• TASK ITEM
Give the data again exactly, without images.

• MATERIAL SUPPLIED
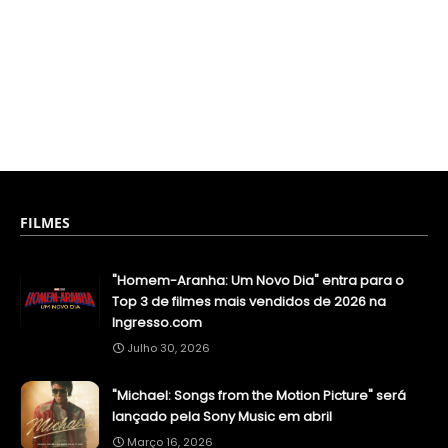
FILMES
"Homem-Aranha: Um Novo Dia" entra para o
Top 3 de filmes mais vendidos de 2026 na
Ingresso.com
Julho 30, 2026
"Michael: Songs from the Motion Picture" será
lançado pela Sony Music em abril
Março 16, 2026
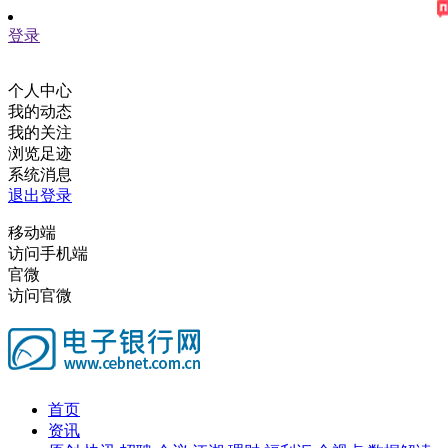
登录
个人中心
我的动态
我的关注
浏览足迹
系统消息
退出登录
移动端
访问手机端
官微
访问官微
首页
资讯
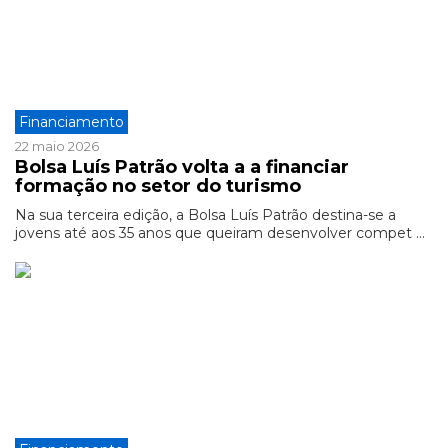
Financiamento
22 maio 2026
Bolsa Luís Patrão volta a a financiar
formação no setor do turismo
Na sua terceira edição, a Bolsa Luís Patrão destina-se a
jovens até aos 35 anos que queiram desenvolver compet ...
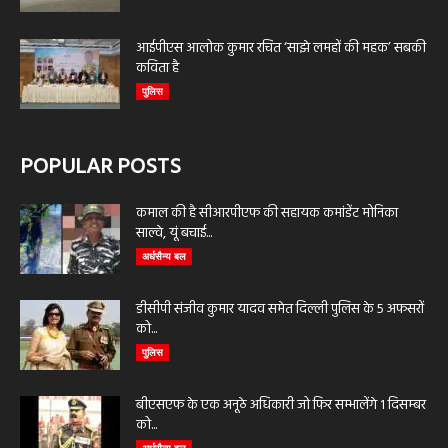
आईपीएस आलोक कुमार रचित ‘साझे लमहों की महक’ सबकी
कविता है
पुलिस
POPULAR POSTS
कमाल की है सीआरपीएफ की सहायक कमांडेंट मोनिका
साल्वे, यूं बचाई...
अर्धसैन्य बल
डीसीपी संजीव कुमार यादव समेत दिल्ली पुलिस के 5 अफसरों
को...
पुलिस
बीएसएफ के एक अनूठे अधिकारी जो फिर सम्भालेंगे 1 दिसम्बर
को...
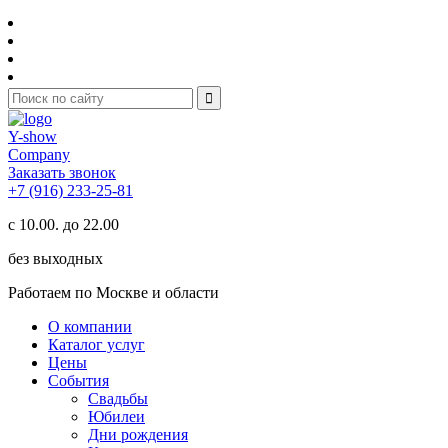
Y-show
Company
Заказать звонок
+7 (916) 233-25-81
с 10.00. до 22.00
без выходных
Работаем по Москве и области
О компании
Каталог услуг
Цены
События
Свадьбы
Юбилеи
Дни рождения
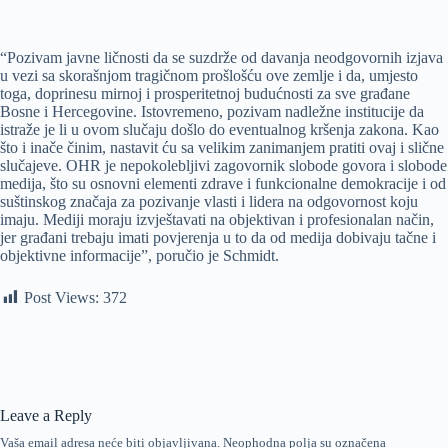
“Pozivam javne ličnosti da se suzdrže od davanja neodgovornih izjava
u vezi sa skorašnjom tragičnom prošlošću ove zemlje i da, umjesto
toga, doprinesu mirnoj i prosperitetnoj budućnosti za sve građane
Bosne i Hercegovine. Istovremeno, pozivam nadležne institucije da
istraže je li u ovom slučaju došlo do eventualnog kršenja zakona. Kao
što i inače činim, nastavit ću sa velikim zanimanjem pratiti ovaj i slične
slučajeve. OHR je nepokolebljivi zagovornik slobode govora i slobode
medija, što su osnovni elementi zdrave i funkcionalne demokracije i od
suštinskog značaja za pozivanje vlasti i lidera na odgovornost koju
imaju. Mediji moraju izvještavati na objektivan i profesionalan način,
jer građani trebaju imati povjerenja u to da od medija dobivaju tačne i
objektivne informacije”, poručio je Schmidt.
Post Views:
372
Leave a Reply
Vaša email adresa neće biti objavljivana.
Neophodna polja su označena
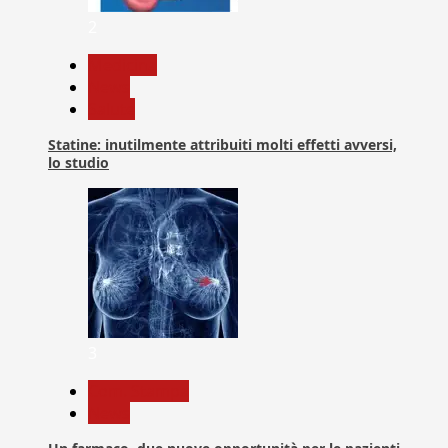
2
Medicina
News
Salute
Statine: inutilmente attribuiti molti effetti avversi,
lo studio
3
Com. Stampa
News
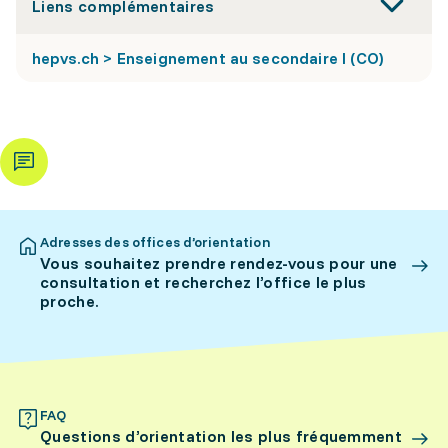
Liens complémentaires
hepvs.ch > Enseignement au secondaire I (CO)
Adresses des offices d’orientation
Vous souhaitez prendre rendez-vous pour une
consultation et recherchez l’office le plus
proche.
FAQ
Questions d’orientation les plus fréquemment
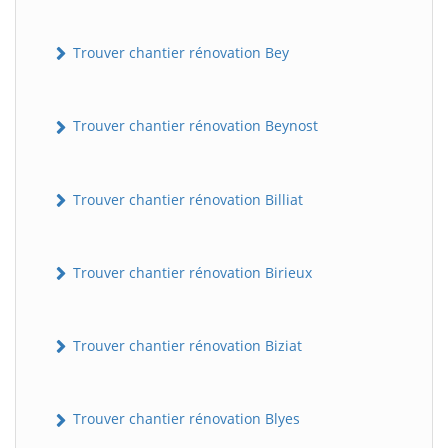
Trouver chantier rénovation Bey
Trouver chantier rénovation Beynost
Trouver chantier rénovation Billiat
Trouver chantier rénovation Birieux
Trouver chantier rénovation Biziat
Trouver chantier rénovation Blyes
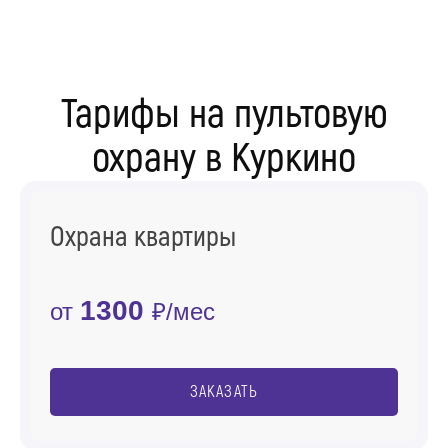
Тарифы на пультовую
охрану в Куркино
Охрана квартиры
1300
от
₽/мес
ЗАКАЗАТЬ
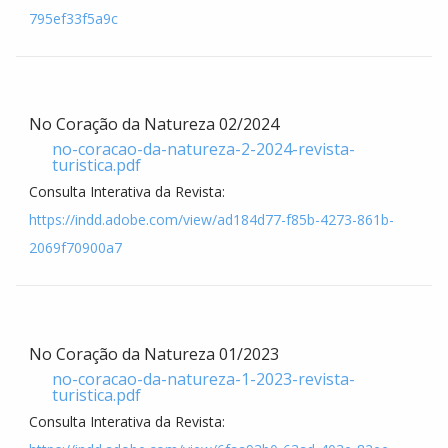
795ef33f5a9c
No Coração da Natureza 02/2024
no-coracao-da-natureza-2-2024-revista-
turistica.pdf
Consulta Interativa da Revista:
https://indd.adobe.com/view/ad184d77-f85b-4273-861b-
2069f70900a7
No Coração da Natureza 01/2023
no-coracao-da-natureza-1-2023-revista-
turistica.pdf
Consulta Interativa da Revista:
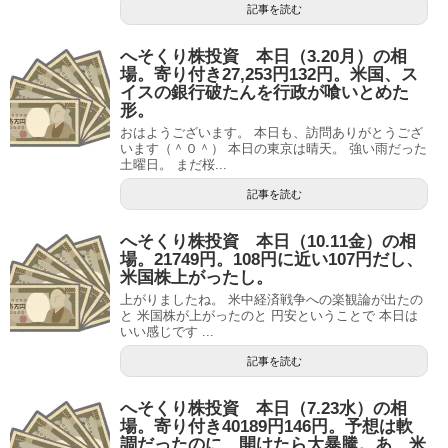
記事を読む
へそくり株投資 本日（3.20月）の相
場。寄り付き27,253円132円。米国、ス
イスの銀行破たんを行政が喰いとめた
形。
おはようございます。 本日も、訪問ありがとうござ
います（＾０＾） 本日の東京は晴天。 強い雨だった
土曜日。 まだ桜...
記事を読む
へそくり株投資 本日（10.11金）の相
場。21749円。108円に近い107円だし、
米国株上がったし。
上がりましたね。 米中経済戦争への楽観論が出たの
と 米国株が上がったのと 円安ということで 本日は
いい感じです ...
記事を読む
へそくり株投資 本日（7.23水）の相
場。寄り付き40189円146円。予想は軟
調だったのに、開けたら大暴騰。あ、米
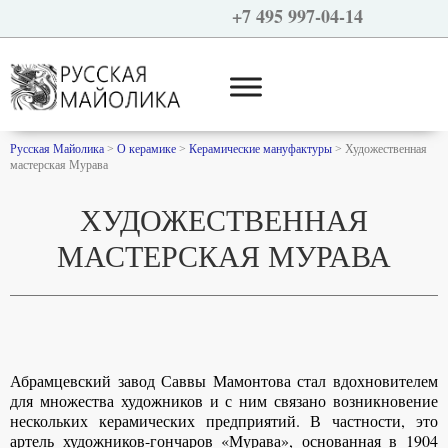
+7 495 997-04-14
Русская Майолика
>
О керамике
>
Керамические мануфактуры
>
Художественная
мастерская Мурава
ХУДОЖЕСТВЕННАЯ
МАСТЕРСКАЯ МУРАВА
Абрамцевский завод Саввы Мамонтова стал вдохновителем
для множества художников и с ним связано возникновение
нескольких керамических предприятий. В частности, это
артель художников-гончаров «Мурава», основанная в 1904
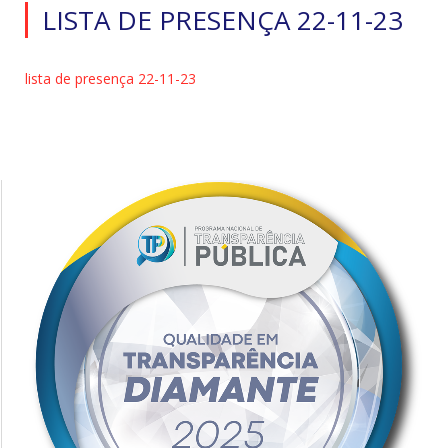
LISTA DE PRESENÇA 22-11-23
lista de presença 22-11-23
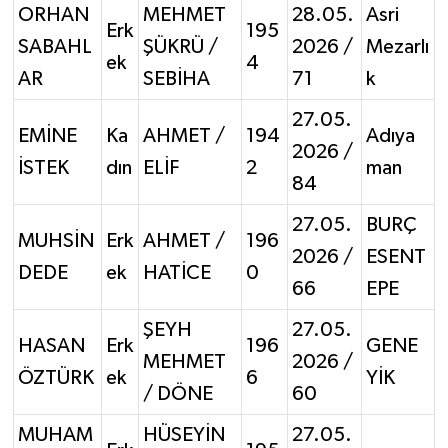
ORHAN
MEHMET
28.05.
Asri
Erk
195
SABAHL
ŞÜKRÜ /
2026 /
Mezarlı
ek
4
AR
SEBİHA
71
k
27.05.
EMİNE
Ka
AHMET /
194
Adıya
2026 /
İSTEK
dın
ELİF
2
man
84
27.05.
BURÇ
MUHSİN
Erk
AHMET /
196
2026 /
ESENT
DEDE
ek
HATİCE
0
66
EPE
ŞEYH
27.05.
HASAN
Erk
196
GENE
MEHMET
2026 /
ÖZTÜRK
ek
6
YİK
/ DÖNE
60
MUHAM
HÜSEYİN
27.05.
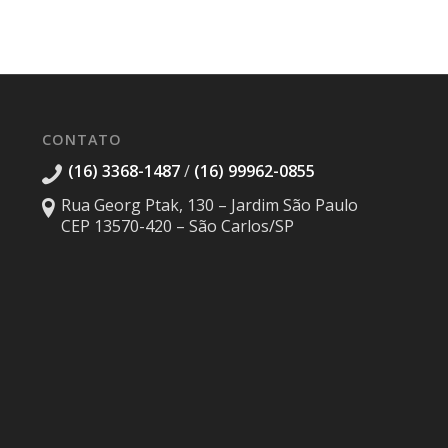
CONTATO
(16) 3368-1487
/
(16) 99962-0855
Rua Georg Ptak, 130 – Jardim São Paulo
CEP 13570-420 – São Carlos/SP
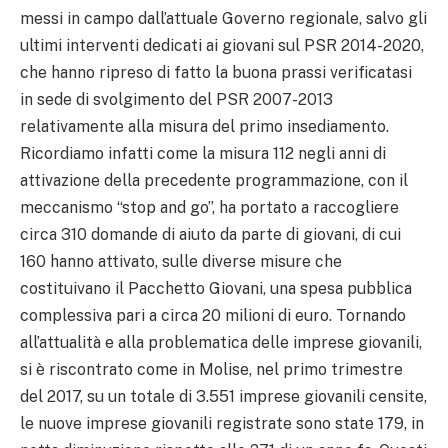
messi in campo dall’attuale Governo regionale, salvo gli
ultimi interventi dedicati ai giovani sul PSR 2014-2020,
che hanno ripreso di fatto la buona prassi verificatasi
in sede di svolgimento del PSR 2007-2013
relativamente alla misura del primo insediamento.
Ricordiamo infatti come la misura 112 negli anni di
attivazione della precedente programmazione, con il
meccanismo “stop and go”, ha portato a raccogliere
circa 310 domande di aiuto da parte di giovani, di cui
160 hanno attivato, sulle diverse misure che
costituivano il Pacchetto Giovani, una spesa pubblica
complessiva pari a circa 20 milioni di euro. Tornando
all’attualità e alla problematica delle imprese giovanili,
si è riscontrato come in Molise, nel primo trimestre
del 2017, su un totale di 3.551 imprese giovanili censite,
le nuove imprese giovanili registrate sono state 179, in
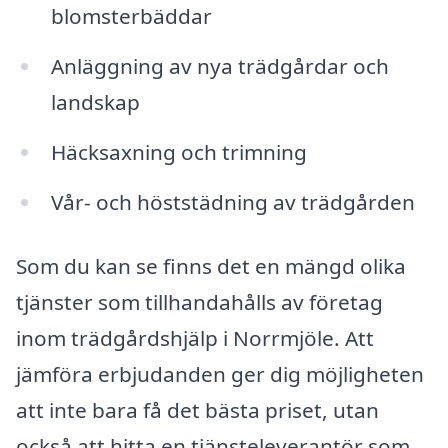
blomsterbäddar
Anläggning av nya trädgårdar och
landskap
Häcksaxning och trimning
Vår- och höststädning av trädgården
Som du kan se finns det en mängd olika
tjänster som tillhandahålls av företag
inom trädgårdshjälp i Norrmjöle. Att
jämföra erbjudanden ger dig möjligheten
att inte bara få det bästa priset, utan
också att hitta en tjänsteleverantör som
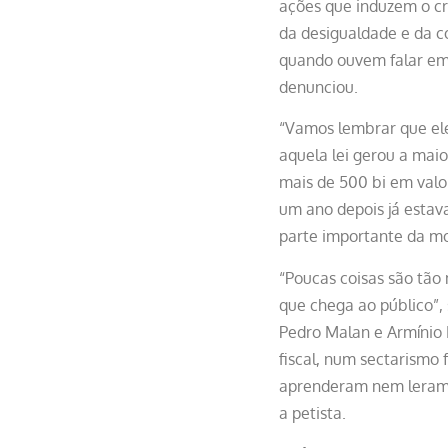
ações que induzem o cr
da desigualdade e da c
quando ouvem falar em 
denunciou.
“Vamos lembrar que eles
aquela lei gerou a maio
mais de 500 bi em valo
um ano depois já estav
parte importante da mo
“Poucas coisas são tão
que chega ao público”, 
Pedro Malan e Armínio
fiscal, num sectarismo 
aprenderam nem leram n
a petista.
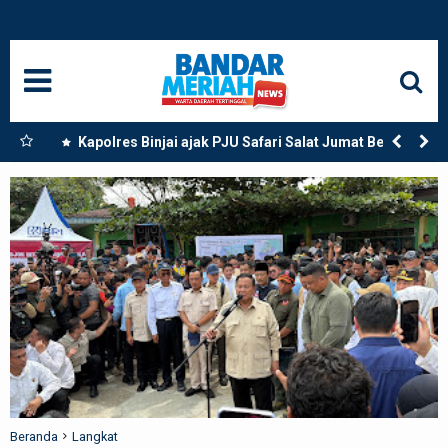
HOME
NASIONAL
SUMUT
ional
Kapolres Binjai ajak PJU Safari Salat Jumat Bersama
ar
Masyarakat di Masjid Agung Kota Binjai
MEDAN
LANGKAT
ACEH
BISNIS
EDUKASI
ADVETORIAL
Beranda
Langkat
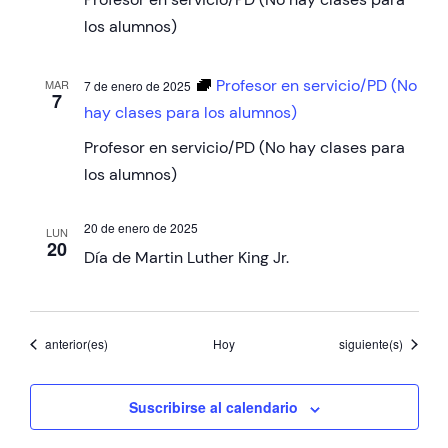
los alumnos)
Profesor en servicio/PD (No
MAR
7 de enero de 2025
7
hay clases para los alumnos)
Profesor en servicio/PD (No hay clases para
los alumnos)
20 de enero de 2025
LUN
20
Día de Martin Luther King Jr.
Eventos
Eventos
anterior(es)
Hoy
siguiente(s)
Suscribirse al calendario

• WRITTEN ANSWER
FILMES
"Homem-Aranha: Um Novo Dia" entra para o
Top 3 de filmes mais vendidos de 2026 na
Ingresso.com
Julho 30, 2026
"Michael: Songs from the Motion Picture" será
lançado pela Sony Music em abril
Março 16, 2026
登录
个人中心
我的动态
我的关注
浏览足迹
系统消息
退出登录
移动端
访问手机端
官微
访问官微
首页
资讯
Financiamento
22 maio 2026
Bolsa Luís Patrão volta a a financiar
formação no setor do turismo
Na sua terceira edição, a Bolsa Luís Patrão destina-se a
jovens até aos 35 anos que queiram desenvolver compet ...
आईपीएस आलोक कुमार रचित ‘साझे लमहों की महक’ सबकी
कविता है
पुलिस
POPULAR POSTS
कमाल की है सीआरपीएफ की सहायक कमांडेंट मोनिका
साल्वे, यूं बचाई...
अर्धसैन्य बल
डीसीपी संजीव कुमार यादव समेत दिल्ली पुलिस के 5 अफसरों
को...
पुलिस
बीएसएफ के एक अनूठे अधिकारी जो फिर सम्भालेंगे 1 दिसम्बर
को...
Y-show
Company
Заказать звонок
+7 (916) 233-25-81
с 10.00. до 22.00
без выходных
Работаем по Москве и области
О компании
Каталог услуг
Цены
События
Свадьбы
Юбилеи
Дни рождения
“Pozivam javne ličnosti da se suzdrže od davanja neodgovornih izjava
u vezi sa skorašnjom tragičnom prošlošću ove zemlje i da, umjesto
toga, doprinesu mirnoj i prosperitetnoj budućnosti za sve građane
Bosne i Hercegovine. Istovremeno, pozivam nadležne institucije da
istraže je li u ovom slučaju došlo do eventualnog kršenja zakona. Kao
što i inače činim, nastavit ću sa velikim zanimanjem pratiti ovaj i slične
slučajeve. OHR je nepokolebljivi zagovornik slobode govora i slobode
medija, što su osnovni elementi zdrave i funkcionalne demokracije i od
suštinskog značaja za pozivanje vlasti i lidera na odgovornost koju
imaju. Mediji moraju izvještavati na objektivan i profesionalan način,
jer građani trebaju imati povjerenja u to da od medija dobivaju tačne i
objektivne informacije”, poručio je Schmidt.
Post Views:
372
Leave a Reply
Vaša email adresa neće biti objavljivana.
Neophodna polja su označena
2
Medicina
News
Salute
Statine: inutilmente attribuiti molti effetti avversi,
lo studio
3
Com. Stampa
News
Liens complémentaires
hepvs.ch > Enseignement au secondaire I (CO)
Adresses des offices d’orientation
Vous souhaitez prendre rendez-vous pour une
consultation et recherchez l’office le plus
proche.
FAQ
Questions d’orientation les plus fréquemment
Trouver chantier rénovation Bey
Trouver chantier rénovation Beynost
Trouver chantier rénovation Billiat
Trouver chantier rénovation Birieux
Trouver chantier rénovation Biziat
Trouver chantier rénovation Blyes
Тарифы на пультовую
охрану в Куркино
Охрана квартиры
1300
от
₽/мес
ЗАКАЗАТЬ
795ef33f5a9c
No Coração da Natureza 02/2024
no-coracao-da-natureza-2-2024-revista-
turistica.pdf
Consulta Interativa da Revista:
https://indd.adobe.com/view/ad184d77-f85b-4273-861b-
2069f70900a7
No Coração da Natureza 01/2023
no-coracao-da-natureza-1-2023-revista-
turistica.pdf
Consulta Interativa da Revista:
記事を読む
へそくり株投資 本日（3.20月）の相
場。寄り付き27,253円132円。米国、ス
イスの銀行破たんを行政が喰いとめた
形。
おはようございます。 本日も、訪問ありがとうござ
います（＾０＾） 本日の東京は晴天。 強い雨だった
土曜日。 まだ桜...
記事を読む
へそくり株投資 本日（10.11金）の相
場。21749円。108円に近い107円だし、
米国株上がったし。
上がりましたね。 米中経済戦争への楽観論が出たの
と 米国株が上がったのと 円安ということで 本日は
いい感じです ...
記事を読む
へそくり株投資 本日（7.23水）の相
場。寄り付き40189円146円。予想は軟
調だったのに、開けたら大暴騰。あ、米
+7 495 997-04-14
Русская Майолика
>
О керамике
>
Керамические мануфактуры
>
Художественная
мастерская Мурава
ХУДОЖЕСТВЕННАЯ
МАСТЕРСКАЯ МУРАВА
Абрамцевский завод Саввы Мамонтова стал вдохновителем
для множества художников и с ним связано возникновение
нескольких керамических предприятий. В частности, это
артель художников-гончаров «Мурава», основанная в 1904
LISTA DE PRESENÇA 22-11-23
lista de presença 22-11-23
ORHAN
MEHMET
28.05.
Asri
Erk
195
SABAHL
ŞÜKRÜ /
2026 /
Mezarlı
ek
4
AR
SEBİHA
71
k
27.05.
EMİNE
Ka
AHMET /
194
Adıya
2026 /
İSTEK
dın
ELİF
2
man
84
27.05.
BURÇ
MUHSİN
Erk
AHMET /
196
2026 /
ESENT
DEDE
ek
HATİCE
0
66
EPE
ŞEYH
27.05.
HASAN
Erk
196
GENE
MEHMET
2026 /
ÖZTÜRK
ek
6
YİK
/ DÖNE
60
MUHAM
HÜSEYİN
27.05.
CONTATO
(16) 3368-1487
/
(16) 99962-0855
Rua Georg Ptak, 130 – Jardim São Paulo
CEP 13570-420 – São Carlos/SP
messi in campo dall’attuale Governo regionale, salvo gli
ultimi interventi dedicati ai giovani sul PSR 2014-2020,
che hanno ripreso di fatto la buona prassi verificatasi
in sede di svolgimento del PSR 2007-2013
relativamente alla misura del primo insediamento.
Ricordiamo infatti come la misura 112 negli anni di
attivazione della precedente programmazione, con il
meccanismo “stop and go”, ha portato a raccogliere
circa 310 domande di aiuto da parte di giovani, di cui
160 hanno attivato, sulle diverse misure che
costituivano il Pacchetto Giovani, una spesa pubblica
complessiva pari a circa 20 milioni di euro. Tornando
all’attualità e alla problematica delle imprese giovanili,
si è riscontrato come in Molise, nel primo trimestre
del 2017, su un totale di 3.551 imprese giovanili censite,
le nuove imprese giovanili registrate sono state 179, in
blomsterbäddar
Anläggning av nya trädgårdar och
landskap
Häcksaxning och trimning
Vår- och höststädning av trädgården
Som du kan se finns det en mängd olika
tjänster som tillhandahålls av företag
inom trädgårdshjälp i Norrmjöle. Att
jämföra erbjudanden ger dig möjligheten
att inte bara få det bästa priset, utan
också att hitta en tjänsteleverantör som
ações que induzem o cr
da desigualdade e da c
quando ouvem falar em 
denunciou.
“Vamos lembrar que eles
aquela lei gerou a maio
mais de 500 bi em valo
um ano depois já estav
parte importante da mo
“Poucas coisas são tão
que chega ao público”, 
Pedro Malan e Armínio
fiscal, num sectarismo 
aprenderam nem leram n
a petista.
HOME
NASIONAL
SUMUT
ional
Kapolres Binjai ajak PJU Safari Salat Jumat Bersama
ar
Masyarakat di Masjid Agung Kota Binjai
MEDAN
LANGKAT
ACEH
BISNIS
EDUKASI
ADVETORIAL
Beranda
Langkat
los alumnos)
Profesor en servicio/PD (No
MAR
7 de enero de 2025
7
hay clases para los alumnos)
Profesor en servicio/PD (No hay clases para
los alumnos)
20 de enero de 2025
LUN
20
Día de Martin Luther King Jr.
Eventos
Eventos
anterior(es)
Hoy
siguiente(s)
Suscribirse al calendario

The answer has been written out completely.